William_S comments on Can corrigibility be learned safely?

William_S 4 Apr 2018 15:45 UTC
LW: 9 AF: 5
0
AF
Among people I’ve had significant online discussions with, your writings on alignment tend to be the hardest to understand and easiest to misunderstand.
Additionally, I think that there are ways to misunderstand the IDA approach that leave out significant parts of the complexity (ie. IDA based off of humans thinking for a day with unrestricted input, without doing the hard work of trying to understand corrigibility and meta-philosophy beforehand), but can seem to be plausible things to talk about in terms of “solving the AI alignment problem” if one hasn’t understood the more subtle problems that would occur. It’s then easy to miss the problems and feel optimistic about IDA working while underestimating the amount of hard philosophical work that needs to be done, or to incorrectly attack the approach for missing the problems completely.

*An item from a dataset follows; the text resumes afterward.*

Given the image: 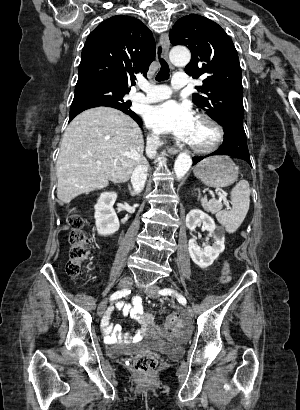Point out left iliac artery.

(I think that these simpler versions of IDA might be worth thinking about as a plausible fallback plan if no other alignment approach is ready in time, but only if they are restricted in terms of accomplishing specific tasks to stabilise the world, restricted in how far the amplification is taking, replaced with something better as soon as possible, etc. I also think that working on simple versions of IDA can help make progress on issues that would be required for fully scalable IDA, ie. the experiments that Ought is running.).
- Wei Dai 5 Apr 2018 6:53 UTC
  LW: 9 AF: 4
  0
  AF Parent
  
  Additionally, I think that there are ways to misunderstand the IDA approach that leave out significant parts of the complexity (ie. IDA based off of humans thinking for a day with unrestricted input, without doing the hard work of trying to understand corrigibility and meta-philosophy beforehand)
  
  I guess this is in part because that’s how Paul initially described his approach, before coming up with Security Amplification in October 2016. For example in March 2016 I wrote “First, I’m assuming it’s reasonable to think of A1 as a human upload that is limited to one day of subjective time, by the end of which it must have written down any thoughts it wants to save, and be reset. Let me know if this is wrong.” and Paul didn’t object to this in his reply.
  
  An additional issue is that even people who intellectually understand the new model might still have intuitions left over from the old one. For example I’m just now realizing that the low-amplification agents in the new scheme must have thought processes and “deliberations” that are very alien, since they don’t have human priors, natural language understanding, values, common sense judgment, etc. I wish Paul had written a post in big letters that said, “WARNING: Throw out all your old intuitions!”